Feature request: Trust the wild type call when resolving overlap read mismatches

Question

Feature request: Trust the wild type call when resolving overlap read mismatches

hezscha opened this issue 4 years ago · 2 comments

Hi,
concerning mismatch resolution between overlap read pairs, my lab was wondering if it's possible to implement resolving them by assuming that the base that matches the wild type is true in addition to using the base call qualities?
We have a site saturation mutagenesis library that should be mostly single amino acid variants, so there is strong support that wild type is the correct call if the disagreeing bases from forward and reverse both have the same quality.

Answer 1 · 2021-02-17T00:00:59.000Z

This is a good suggestion. I had originally planned to drop the overlapping paired end read mode in future projects, instead suggesting that users use FLASH2 or a similar program to calculate read overlaps, but this wild-type awareness could be a compelling reason to keep it around.

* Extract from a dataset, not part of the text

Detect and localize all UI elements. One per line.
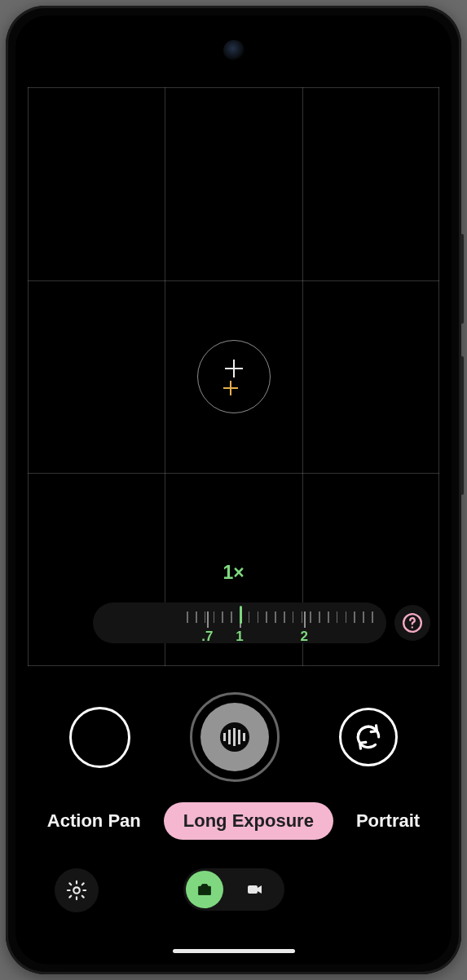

Answer 2 · 2021-12-09T23:22:09.000Z

@afrubin any thoughts on how Enrich2 will handle this moving forward?

I second @hezscha 's suggestion. I currently get a very high proportion of variant calls to "X" (~86%) with non-mutagenized (negative control) alignments. I see no reason not to resolve the variant if the base qualities are the same, especially if they are high. Unfortunately such high proportion of "X" calls makes the Overlap mode not useful for my case. Seems like the easiest work-around is to run in Basic mode with either R1 only or after merging pairs with PEAR, FLASH2, etc.